Song by Morgan Wallen

from the album Dangerous: The Double Album
- Released: January 8, 2021
- Genre: Country
- Length: 3:10
- Label: Big Loud; Republic;
- Songwriters: Blake Pendergrass; John Byron;
- Producer: Joey Moi

Lyric video
- "865" on YouTube

= 865 (song) =

2021 song by Morgan Wallen

"865" is a song recorded by American country music singer Morgan Wallen. It was from his second studio album Dangerous: The Double Album.

==Background==
"865" is an area code for East Tennessee, where Wallen calls home. He is from a small community in Hancock County known as Sneedville.
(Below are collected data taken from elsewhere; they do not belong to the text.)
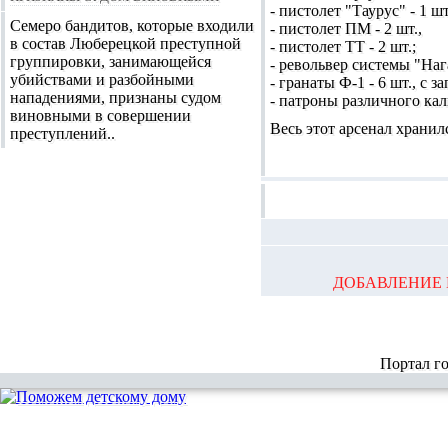
- пистолет "Таурус" - 1 шт
Семеро бандитов, которые входили
- пистолет ПМ - 2 шт.,
в состав Люберецкой преступной
- пистолет ТТ - 2 шт.;
группировки, занимающейся
- револьвер системы "Нага
убийствами и разбойными
- гранаты Ф-1 - 6 шт., с з
нападениями, признаны судом
- патроны различного кал
виновными в совершении
Весь этот арсенал хранил
преступлений..
ДОБАВЛЕНИЕ 
Портал г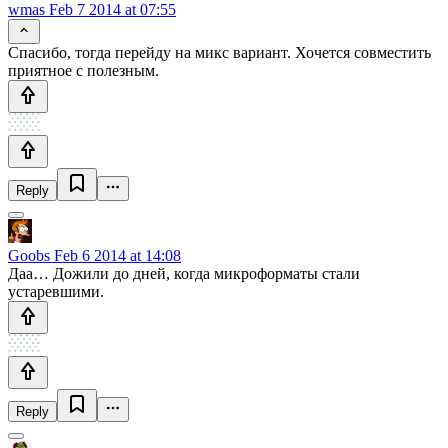
wmas
Feb 7 2014 at 07:55
Спасибо, тогда перейду на микс вариант. Хочется совместить
приятное с полезным.
Reply
Goobs
Feb 6 2014 at 14:08
Даа… Дожили до дней, когда микроформаты стали
устаревшими.
Reply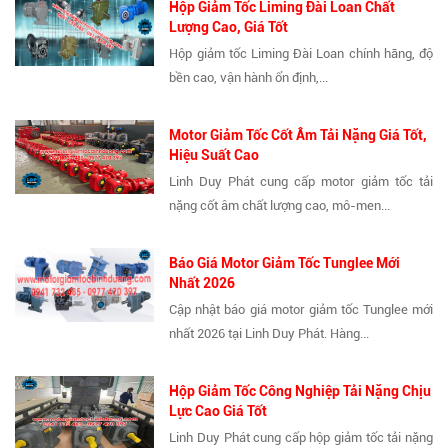
Hộp Giảm Tốc Liming Đài Loan Chất
Lượng Cao, Giá Tốt
Hộp giảm tốc Liming Đài Loan chính hãng, độ
bền cao, vận hành ổn định,...
Motor Giảm Tốc Cốt Âm Tải Nặng Giá Tốt,
Hiệu Suất Cao
Linh Duy Phát cung cấp motor giảm tốc tải
nặng cốt âm chất lượng cao, mô-men...
Báo Giá Motor Giảm Tốc Tunglee Mới
Nhất 2026
Cập nhật báo giá motor giảm tốc Tunglee mới
nhất 2026 tại Linh Duy Phát. Hàng...
Hộp Giảm Tốc Công Nghiệp Tải Nặng Chịu
Lực Cao Giá Tốt
Linh Duy Phát cung cấp hộp giảm tốc tải nặng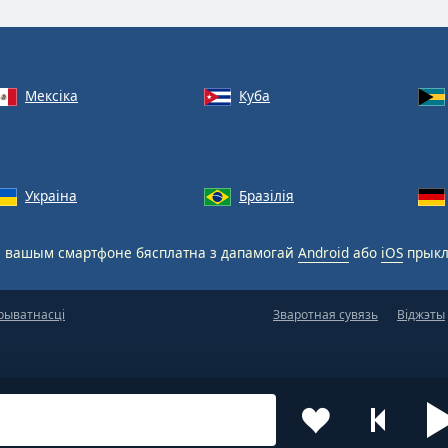
Мексіка
Куба
Украіна
Бразілія
 вашым смартфоне бясплатна з дапамогай
Android
або
iOS
прыкл
рыватнасці
Зваротная сувязь
Віджэты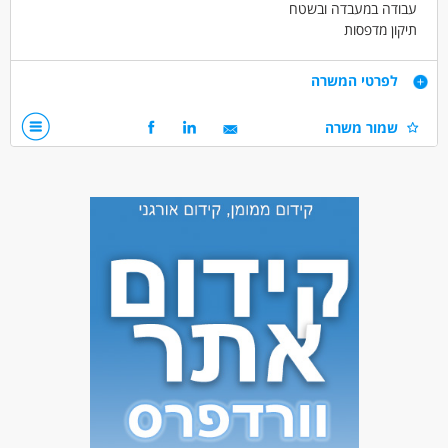
עבודה במעבדה ובשטח
תיקון מדפסות
דרישות
לפרטי המשרה
ניסיון חובה
שמור משרה
זמינות למשרה באזור מרכז
תיקוני מחשבים מדפסות ציוד קצה
עבודה במעבדה ובשטח
משרה מלאה 5 ימים
דרושים בתחום
מחשבים ותוכנה - טכנאי/ת מדפסות
מחשבים ותוכנה - טכנאי/ת מחשבים
מחשבים ותוכנה - תשתיות מחשוב
מאפייני משרה
מעל שנה ניסיון
משרה מלאה
בני 40 פלוס
חיילים משוחררים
The song's original title was "919", but Wallen was unsure of the area code and wanted to change it to his area code of "865", he said: "865 is the area code that I use, and if I hear those 3 digits, it takes me back to place or time. It just makes me think of home. I thought it was a unique in the way that they used it". Therefore the whole number is 865-409-1021.

==Charts==

===Weekly charts===

Weekly chart performance for "865"
| Chart (2021) | Peak position |
|---|---|
| Canada Hot 100 (Billboard) | 44 |
| Global 200 (Billboard) | 67 |
| US Billboard Hot 100 | 46 |
| US Hot Country Songs (Billboard) | 13 |

===Year-end charts===

Year-end chart performance for "865"
| Chart (2021) | Position |
|---|---|
| US Hot Country Songs (Billboard) | 74 |

==Certifications==

| Region | Certification | Certified units/sales |
| Australia (ARIA) | Gold | 35,000^{‡} |
| Canada (Music Canada) | Platinum | 80,000^{‡} |
| United States (RIAA) | 3× Platinum | 3,000,000^{‡} |
^{‡} Sales+streaming figures based on certification alone.